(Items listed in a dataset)
== Segment start ==

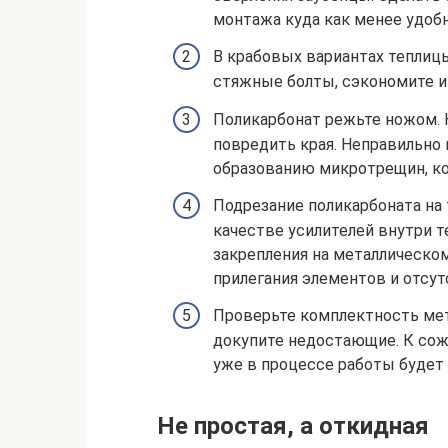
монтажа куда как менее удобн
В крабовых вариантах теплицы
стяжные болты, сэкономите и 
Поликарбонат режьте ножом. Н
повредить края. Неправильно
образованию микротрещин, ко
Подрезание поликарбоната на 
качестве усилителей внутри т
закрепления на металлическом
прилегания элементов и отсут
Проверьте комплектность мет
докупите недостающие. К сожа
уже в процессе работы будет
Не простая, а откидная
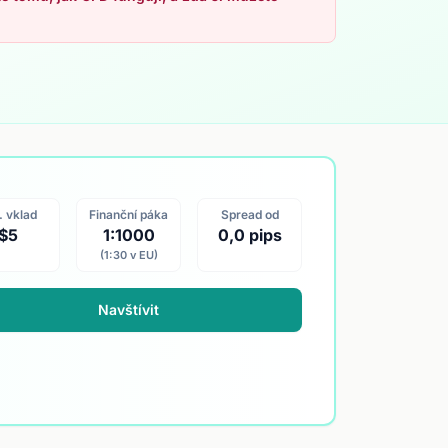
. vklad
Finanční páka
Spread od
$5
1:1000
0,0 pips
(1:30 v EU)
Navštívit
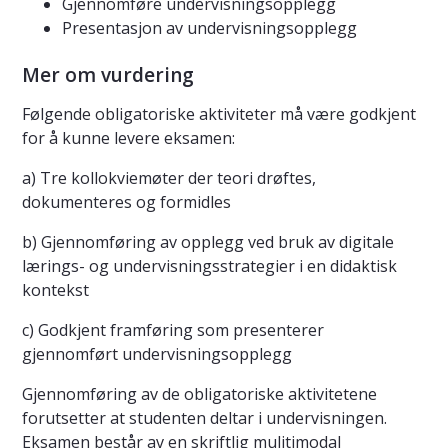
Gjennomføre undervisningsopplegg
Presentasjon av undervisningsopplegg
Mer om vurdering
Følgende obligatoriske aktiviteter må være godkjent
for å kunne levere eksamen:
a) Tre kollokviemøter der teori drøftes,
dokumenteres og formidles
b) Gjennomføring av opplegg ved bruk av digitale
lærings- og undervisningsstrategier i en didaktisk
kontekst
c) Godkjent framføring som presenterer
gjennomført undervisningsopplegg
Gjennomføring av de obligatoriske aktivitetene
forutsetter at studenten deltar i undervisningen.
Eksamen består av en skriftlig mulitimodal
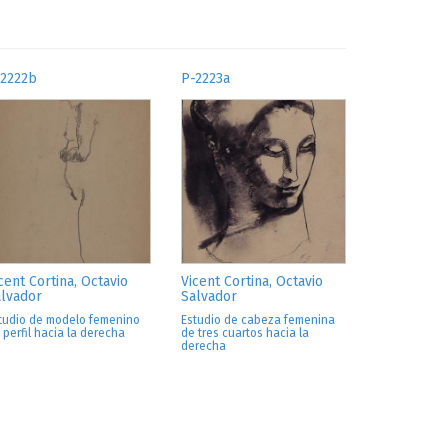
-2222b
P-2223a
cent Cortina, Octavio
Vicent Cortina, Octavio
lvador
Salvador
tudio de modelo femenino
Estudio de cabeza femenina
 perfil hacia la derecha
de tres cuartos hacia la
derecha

== Segment end ==
== Segment start ==

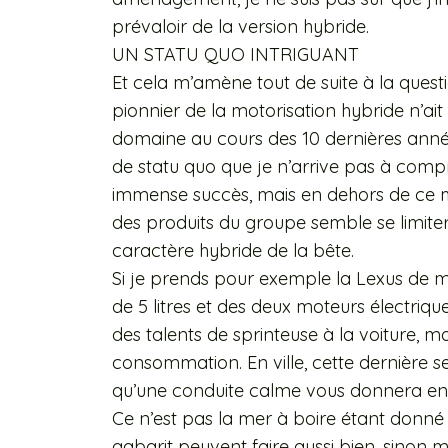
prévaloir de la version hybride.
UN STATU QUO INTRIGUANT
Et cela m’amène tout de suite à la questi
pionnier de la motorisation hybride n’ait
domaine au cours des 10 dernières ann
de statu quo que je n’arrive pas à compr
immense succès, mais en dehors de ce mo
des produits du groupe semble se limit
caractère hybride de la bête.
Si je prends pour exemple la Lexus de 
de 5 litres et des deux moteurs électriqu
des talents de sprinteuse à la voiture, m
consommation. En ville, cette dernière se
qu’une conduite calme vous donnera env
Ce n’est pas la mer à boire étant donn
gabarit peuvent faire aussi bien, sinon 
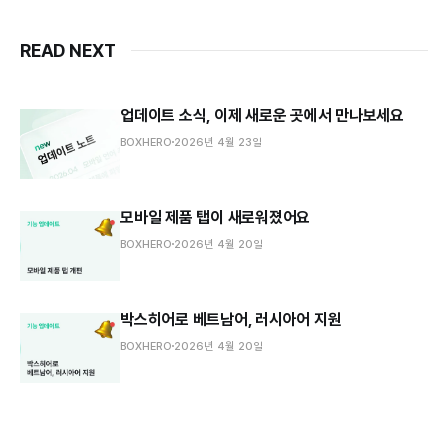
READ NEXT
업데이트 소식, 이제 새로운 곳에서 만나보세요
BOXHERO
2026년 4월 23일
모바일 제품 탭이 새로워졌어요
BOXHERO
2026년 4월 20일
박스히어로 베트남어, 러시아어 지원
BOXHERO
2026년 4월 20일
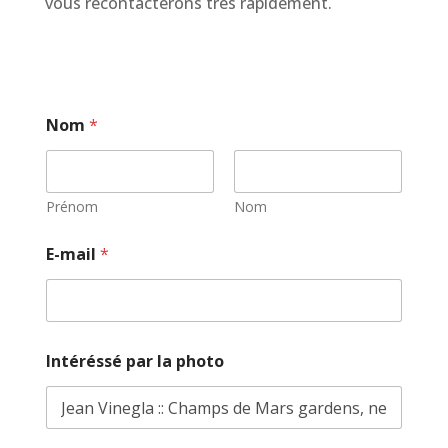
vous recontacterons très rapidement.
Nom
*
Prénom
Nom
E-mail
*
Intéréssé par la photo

== Segment end ==

For each line in the data that contains the string "hybride", give a copy of that line.

prévaloir de la version hybride.
pionnier de la motorisation hybride n’ait
caractère hybride de la bête.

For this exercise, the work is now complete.